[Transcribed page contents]
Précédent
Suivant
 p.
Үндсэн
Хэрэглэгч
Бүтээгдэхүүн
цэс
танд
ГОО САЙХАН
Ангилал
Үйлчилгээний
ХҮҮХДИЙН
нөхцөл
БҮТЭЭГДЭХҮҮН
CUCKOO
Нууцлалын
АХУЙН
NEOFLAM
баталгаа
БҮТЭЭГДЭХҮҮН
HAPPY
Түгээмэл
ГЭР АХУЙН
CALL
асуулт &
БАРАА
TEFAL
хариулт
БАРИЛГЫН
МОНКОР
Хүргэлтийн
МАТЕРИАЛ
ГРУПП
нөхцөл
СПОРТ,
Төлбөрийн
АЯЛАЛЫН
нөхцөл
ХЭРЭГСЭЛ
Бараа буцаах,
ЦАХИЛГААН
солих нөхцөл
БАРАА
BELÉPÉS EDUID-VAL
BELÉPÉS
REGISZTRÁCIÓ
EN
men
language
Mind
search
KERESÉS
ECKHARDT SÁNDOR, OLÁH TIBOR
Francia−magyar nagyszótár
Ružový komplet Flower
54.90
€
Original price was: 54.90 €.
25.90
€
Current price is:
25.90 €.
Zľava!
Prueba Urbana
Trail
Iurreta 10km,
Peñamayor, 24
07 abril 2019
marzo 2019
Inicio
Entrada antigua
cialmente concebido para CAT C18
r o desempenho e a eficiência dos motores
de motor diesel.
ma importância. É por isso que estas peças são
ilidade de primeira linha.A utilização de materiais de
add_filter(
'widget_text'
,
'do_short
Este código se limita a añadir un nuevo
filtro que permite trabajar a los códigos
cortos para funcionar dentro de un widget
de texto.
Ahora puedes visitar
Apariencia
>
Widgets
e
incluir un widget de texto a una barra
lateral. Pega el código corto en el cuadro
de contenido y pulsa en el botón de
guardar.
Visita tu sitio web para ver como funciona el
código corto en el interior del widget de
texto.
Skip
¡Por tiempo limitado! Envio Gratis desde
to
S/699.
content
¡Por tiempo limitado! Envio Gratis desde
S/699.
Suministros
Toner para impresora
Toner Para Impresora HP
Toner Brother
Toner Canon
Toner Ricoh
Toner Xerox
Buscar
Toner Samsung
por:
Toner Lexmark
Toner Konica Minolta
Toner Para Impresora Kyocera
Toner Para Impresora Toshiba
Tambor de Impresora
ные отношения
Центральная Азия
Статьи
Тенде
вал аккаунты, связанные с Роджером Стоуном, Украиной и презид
--
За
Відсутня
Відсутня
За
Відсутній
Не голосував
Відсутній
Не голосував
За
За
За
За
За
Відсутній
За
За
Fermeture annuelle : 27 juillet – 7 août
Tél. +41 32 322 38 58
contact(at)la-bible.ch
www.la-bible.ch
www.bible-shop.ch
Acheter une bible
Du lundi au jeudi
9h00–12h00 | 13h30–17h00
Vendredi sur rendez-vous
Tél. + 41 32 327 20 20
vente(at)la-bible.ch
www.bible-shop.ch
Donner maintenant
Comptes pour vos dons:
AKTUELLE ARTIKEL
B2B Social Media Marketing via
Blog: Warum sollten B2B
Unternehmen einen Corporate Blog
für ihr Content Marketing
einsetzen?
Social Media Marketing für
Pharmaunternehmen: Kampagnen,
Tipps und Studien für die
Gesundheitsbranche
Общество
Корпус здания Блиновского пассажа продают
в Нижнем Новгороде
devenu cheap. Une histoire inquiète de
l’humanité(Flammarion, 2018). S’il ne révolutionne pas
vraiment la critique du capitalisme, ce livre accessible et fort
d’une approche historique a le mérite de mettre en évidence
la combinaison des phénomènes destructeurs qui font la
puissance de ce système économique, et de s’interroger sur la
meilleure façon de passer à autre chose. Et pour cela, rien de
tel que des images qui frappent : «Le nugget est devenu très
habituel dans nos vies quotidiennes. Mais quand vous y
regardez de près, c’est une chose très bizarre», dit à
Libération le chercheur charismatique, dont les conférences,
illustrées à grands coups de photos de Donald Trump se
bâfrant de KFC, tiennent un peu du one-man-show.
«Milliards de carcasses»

> Problem details:
What you return should be exactly the lines above, starting at the one with "Tipps und Studien für die" and ending at the one with "habituel dans nos", and nothing else.

> Exercise response:
Tipps und Studien für die
Gesundheitsbranche
Общество
Корпус здания Блиновского пассажа продают
в Нижнем Новгороде
devenu cheap. Une histoire inquiète de
l’humanité(Flammarion, 2018). S’il ne révolutionne pas
vraiment la critique du capitalisme, ce livre accessible et fort
d’une approche historique a le mérite de mettre en évidence
la combinaison des phénomènes destructeurs qui font la
puissance de ce système économique, et de s’interroger sur la
meilleure façon de passer à autre chose. Et pour cela, rien de
tel que des images qui frappent : «Le nugget est devenu très
habituel dans nos vies quotidiennes. Mais quand vous y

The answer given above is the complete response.